Please let us know what additional information would be helpful to make this less of a guessing game. Please provide any suggestions for how to collect this data.


#27

One of my devices (Kitchen Ceiling Dishwasher) went into this unresponsive state. This device is controlled by a piston (Kitchen ceiling) responsive to a virtual device (Kitchen Lights). I had logging at medium level enabled prior to the failure so can share some log data. When I turn on Kitchen Lights, the piston sends commands to each light:


The event log for Kitchen Ceiling Dishwasher shows the setColorTemperature command but no acknowledgment from the device.

When I turn off Kitchen Lights, the piston skips turning off this device because state indicates it is already off.

As to what got it into this state, it acknowledged being turned off at night. In the morning there is a rash of commands to get things set up for the day and there is an acknowledgment of a level setting but no acknowledgment that the light was ever turned on, and indeed it remains off in my kitchen.

Again, in this state, I am able to control the light from the HE web interface even though when the piston sends the apparently same commands, the device is unresponsive.
I am able to make the piston work again by changing piston logging. In this case, changing from medium to full logging brings the prison back to health and it now properly controls the device.


#28

Do you need to first turn on the light before changing the color temperature?


#29

Not usually. The setColorTemperature also includes a level setting which should turn it on. I have 8 identical ceiling lights and in this case, only one of them was misbehaving and stopped misbehaving when I made a change to piston logging.


#30

You can consider using command execution delay to test/try/understand if there is a timing issue in your zwave network. See: 2nd part of this article:


#31

Thank you for the suggestion. I can experiment with this.

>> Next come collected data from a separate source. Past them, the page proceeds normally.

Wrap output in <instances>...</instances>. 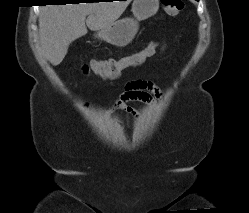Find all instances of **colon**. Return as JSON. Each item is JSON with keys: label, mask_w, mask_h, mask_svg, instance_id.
Masks as SVG:
<instances>
[{"label": "colon", "mask_w": 249, "mask_h": 213, "mask_svg": "<svg viewBox=\"0 0 249 213\" xmlns=\"http://www.w3.org/2000/svg\"><path fill=\"white\" fill-rule=\"evenodd\" d=\"M161 4L169 15H177L184 8L183 0H161ZM155 48V44H149L141 51L131 54L129 58L93 60L82 65L81 71L84 74L93 73L103 78H115L123 69L128 68L131 63L152 56L155 52Z\"/></svg>", "instance_id": "5ec220e1"}]
</instances>
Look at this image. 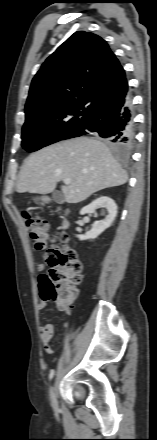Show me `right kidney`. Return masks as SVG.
I'll return each mask as SVG.
<instances>
[{
	"label": "right kidney",
	"instance_id": "1",
	"mask_svg": "<svg viewBox=\"0 0 157 440\" xmlns=\"http://www.w3.org/2000/svg\"><path fill=\"white\" fill-rule=\"evenodd\" d=\"M104 208L108 212L106 217L101 221H96L93 227L85 235H77L80 240H88L97 238L102 232L111 226L116 215H117V205L113 199L107 196H101L89 205L83 207L80 211L81 215L86 213L93 214L96 209Z\"/></svg>",
	"mask_w": 157,
	"mask_h": 440
}]
</instances>
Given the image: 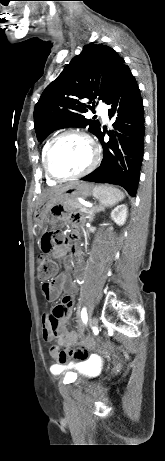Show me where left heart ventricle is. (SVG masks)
I'll return each mask as SVG.
<instances>
[{"label":"left heart ventricle","mask_w":165,"mask_h":461,"mask_svg":"<svg viewBox=\"0 0 165 461\" xmlns=\"http://www.w3.org/2000/svg\"><path fill=\"white\" fill-rule=\"evenodd\" d=\"M90 159L91 152L85 140L68 136L55 146L50 158V166L56 175L69 176L86 168Z\"/></svg>","instance_id":"b2bd125f"}]
</instances>
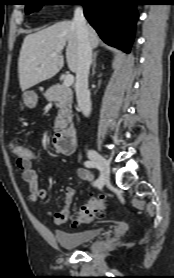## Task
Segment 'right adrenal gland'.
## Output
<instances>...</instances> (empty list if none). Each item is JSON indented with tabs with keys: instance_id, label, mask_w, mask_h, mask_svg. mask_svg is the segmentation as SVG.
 Here are the masks:
<instances>
[{
	"instance_id": "1",
	"label": "right adrenal gland",
	"mask_w": 174,
	"mask_h": 278,
	"mask_svg": "<svg viewBox=\"0 0 174 278\" xmlns=\"http://www.w3.org/2000/svg\"><path fill=\"white\" fill-rule=\"evenodd\" d=\"M96 56H97V52L94 53L93 55V67H92V75L95 74V68H96Z\"/></svg>"
}]
</instances>
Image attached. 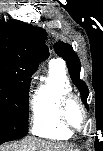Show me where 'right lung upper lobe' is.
Returning a JSON list of instances; mask_svg holds the SVG:
<instances>
[{
  "label": "right lung upper lobe",
  "instance_id": "obj_1",
  "mask_svg": "<svg viewBox=\"0 0 103 151\" xmlns=\"http://www.w3.org/2000/svg\"><path fill=\"white\" fill-rule=\"evenodd\" d=\"M46 32L22 22L0 21V75L31 81L38 64L48 56Z\"/></svg>",
  "mask_w": 103,
  "mask_h": 151
}]
</instances>
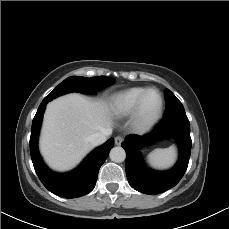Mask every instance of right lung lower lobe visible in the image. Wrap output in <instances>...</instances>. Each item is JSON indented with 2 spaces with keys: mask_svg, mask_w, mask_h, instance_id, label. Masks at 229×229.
Wrapping results in <instances>:
<instances>
[{
  "mask_svg": "<svg viewBox=\"0 0 229 229\" xmlns=\"http://www.w3.org/2000/svg\"><path fill=\"white\" fill-rule=\"evenodd\" d=\"M47 101L40 104L32 122L30 153L34 169L42 184L53 194L63 198H76L90 193L96 184L101 165L114 146V139L92 151L73 171L59 174L44 164L38 151V135Z\"/></svg>",
  "mask_w": 229,
  "mask_h": 229,
  "instance_id": "1",
  "label": "right lung lower lobe"
}]
</instances>
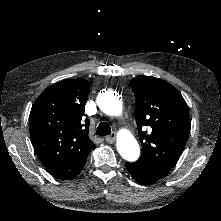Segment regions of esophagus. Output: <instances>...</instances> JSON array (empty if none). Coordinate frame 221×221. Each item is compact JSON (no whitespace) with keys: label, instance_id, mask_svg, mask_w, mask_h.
I'll use <instances>...</instances> for the list:
<instances>
[{"label":"esophagus","instance_id":"obj_1","mask_svg":"<svg viewBox=\"0 0 221 221\" xmlns=\"http://www.w3.org/2000/svg\"><path fill=\"white\" fill-rule=\"evenodd\" d=\"M116 133L115 132H113L110 136H106L105 137V140L108 142V143H110V144H112L114 141H115V139H116Z\"/></svg>","mask_w":221,"mask_h":221}]
</instances>
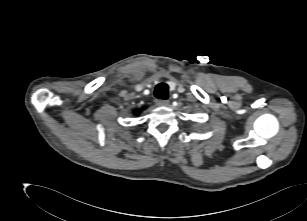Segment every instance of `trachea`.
<instances>
[{"instance_id": "1", "label": "trachea", "mask_w": 307, "mask_h": 221, "mask_svg": "<svg viewBox=\"0 0 307 221\" xmlns=\"http://www.w3.org/2000/svg\"><path fill=\"white\" fill-rule=\"evenodd\" d=\"M154 95L158 99H168V85L166 83H159L155 87Z\"/></svg>"}]
</instances>
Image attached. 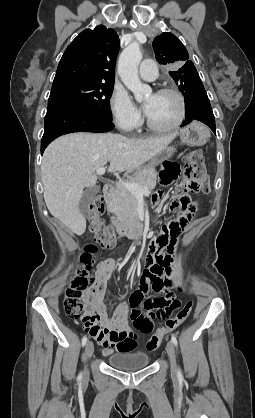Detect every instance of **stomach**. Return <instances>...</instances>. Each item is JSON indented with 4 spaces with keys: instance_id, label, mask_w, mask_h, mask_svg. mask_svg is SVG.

Do you have any more suggestions for additional log information I can collect to help us understand where the problem is? If not, I’m going to disable logging, leaving it on seems to be causing some performance issues.

I am a developer so I understand how frustrating problems like this can be. I see two important clues:

  • Commands from the Hubitat web interface, ActionTiles or Echo all work. In the failed state, commands from WebCoRE appear to be happening as intended and are logged by Hubitat but they don’t change the device state. No errors are logged, there is just an absence of acknowledgment. Question: what is different about the WebCoRE command?
  • The problem is resolved by making a minor adjustment (pause/resume, change logging level, save unchanged) to the piston. Question: What do these minor actions do to the piston that could explain the fix?

#32

I didn’t read the whole thread but have you tried disabling command optimization? This will force webcore to send the command to the device no matter what wc thinks the device state is.


#33

I haven’t but the WebCoRE logs show that command optimization is not in play in this failure. The command is being invoked. I see that in WebCoRE logs and HE device event logs.

I suspect the failure is further down the Zigbee stack on Hubitat or possibly at the device but somehow the fault originates with WebCoRE because the device is still controllable from other apps and the problem is fixed by tapping WebCoRE.


#34

I have tried disabling command optimization and this has improved things. It appears that the failure is related to the combination of command optimization and my habit of using Set Level without first Turn On to turn on lights.
I believe the failure scenario starts when a light fails to respond (for spontaneous reasons unknown) to a Set Level attempting to turn it on. Despite this, the light state remains “off”. Attempts to turn off the light then do nothing because of command optimization. A Turn On or Turn Off command can make the bulb responsive again to Set Level and so with command optimization disabled, the Trun Off command is sent and there is recovery.